In the current longitudinal community-based study, we measured cerebral pulsatility of both anterior and posterior circulation at baseline and assessed progression of SVD imaging markers during a 7-year follow-up. We aimed to explore whether cerebral pulsatility is predictive of SVD progression, and whether these relationships are distinct for different SVD markers.
Methods
Participant selection and data collection
The current study analyzed data from a sub-cohort derived from Shanghai Aging Study, which is a prospective community-based cohort study located in Jingansi community, Shanghai, China. 20 During the period of 2010–2011, individuals over 60 years old underwent baseline assessments of clinical characteristics, brain magnetic resonance imaging (MRI) and transcranial Doppler ultrasound (TCD), and neuropsychological tests. And participants were traced for repeated MRI and neuropsychological tests between 2016 and 2017. Potential participants were excluded if they had (1) no baseline brain MRI scans or TCD examinations; (2) baseline history of stroke or dementia; (3) baseline history of hydrocephalus, brain tumors, head trauma, or craniocerebral operations; (4) stenosis of large intracranial artery (>50%) on baseline magnetic resonance angiography (MRA).

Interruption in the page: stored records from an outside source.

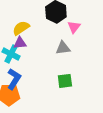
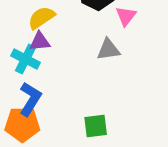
green square: (65, 81) -> (96, 126), moved

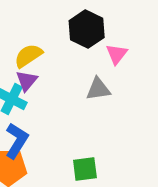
purple triangle: (40, 42) -> (27, 81), turned -45

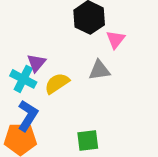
yellow semicircle: (28, 56) -> (57, 83), moved

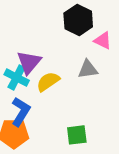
pink triangle: (115, 39) -> (103, 40), turned -42
purple triangle: (36, 63) -> (29, 62), size x1.4

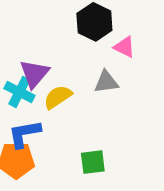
blue L-shape: (21, 112) -> (24, 134), turned -132

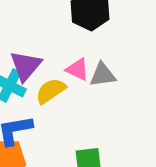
pink triangle: (124, 47) -> (78, 69), moved

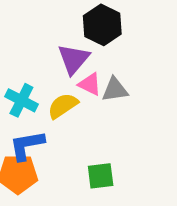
purple triangle: (26, 66) -> (74, 59), moved

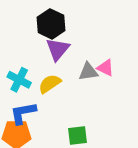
black hexagon: (102, 25) -> (51, 24), moved
pink triangle: (90, 84) -> (105, 68), moved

Transcranial Doppler ultrasound
TCD evaluations were performed by an experienced sonographer using a TCD monitoring device (Sonara, Middleton, WI, USA) with a 2-MHz handheld probe. Proximal and middle segment middle cerebral arteries (mMCA) were detected through temporal windows at depth of 64 and 52 mm, respectively, whereas vertebral arteries (VA) and basilar arteries (BA) were detected through occipital windows at depth of 64 and 86 mm, respectively. Hemodynamic indices were recorded including peak systolic velocity (PSV), mean flow velocity (MFV), and end diastolic velocity (EDV). Pulsatility index (PI) was calculated to quantify cerebral pulsatility according to the Gosling’s equations (PI = (PSV − EDV)/MFV). Then mean bilateral PI was calculated for further analysis. For subjects with detectable CBF only on one side, unilateral PI was taken as the mean.
Brain MRI scans
Baseline MRI examinations were performed on 1.5T GE scanner with the following sequences, including three-dimensional T1-weighed (T1W), T2-weighted (T2W), fluid attenuated inversion recovery (FLAIR), gradient recalled echo, and MRA sequences. Repeated MRI examinations at follow-up were performed on 3.0T GE scanner with sequences including T1W, T2W, FLAIR, and T2 star weighted angiography. Detailed protocols of baseline and follow-up MRI scans had been reported previously.21,22
Evaluation of SVD imaging markers
SVD imaging markers were rated according to Standards for Reporting Vascular Changes on Neuroimaging (STRIVE) criteria 23 by two skilled neurologists, and ascertained by a senior neurologist in case of disagreement. The κ-coefficients of SVD markers between raters were as follows: 0.82 for the Fazekas score of WMH, 0.90 for the severity of ePVS, 0.80 for the presence of lacune, and 0.82 for the presence of CMB. Volume of periventricular WMH (PWMH) and deep WMH (DWMH) were automatically segmented with a deep-learning method based on U-net model as reported in our previous studies. 21 Follow-up FLAIR images were resampled with 3dresample in AFNI to match the resolution of baseline images. 24 Progression of WMH was defined as volume difference between follow-up and baseline. Additionally, Fazekas score ⩾2 in PWMH or DWMH was defined as moderate/severe PWMH or DWMH. 25 ePVS in basal ganglia (BG) and centrum semiovale (CS) was respectively scored with a validated ordinal scale (range 0–4). 26 The score ⩾2 in BG or CS was defined as extensive ePVS. The progression of ePVS was defined as an increase of score (⩾1) from baseline. The number of lacunes and CMBs were recorded manually, and incident lacune and CMB were defined as new lesions (⩾1) from baseline. The total SVD score (0–4) was graded by combining WMH, lacunes, CMBs, and ePVS 27 and moderate/severe SVD was defined if SVD score ⩾2. The progression of total SVD was defined as an increase of SVD score (⩾1) from baseline.
Statistical analysis
The Kolmogorov–Smirnov test was used to evaluate distribution of quantitative variables. Continuous variables with normal distribution were shown as mean ± SD and compared with t test or one-way analysis of variance. Skewed continuous variables were shown as median (interquartile range) and compared with the Mann–Whitney U test or the Kruskal–Wallis test. Categorical variables were shown as number (percentage) and compared with Fisher’s exact test or Pearson chi-square test. McNemar’s test and paired Wilcoxon test were used to demonstrate changes of clinical characteristics and SVD severity during follow-up.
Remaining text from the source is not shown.